EXERCISE: Repeat every line of the listing below exactly, minus the pictures.

DATA EXCERPTS:

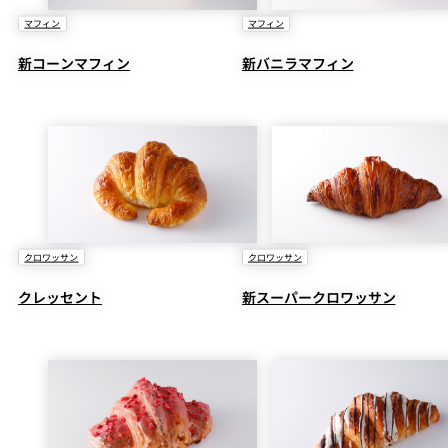
マフィン
マフィン
新コーンマフィン
新バニラマフィン
クロワッサン
クロワッサン
クレッセント
新スーパークロワッサン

SOLUTION TO THIS TASK:
マフィン
マフィン
新コーンマフィン
新バニラマフィン
クロワッサン
クロワッサン
クレッセント
新スーパークロワッサン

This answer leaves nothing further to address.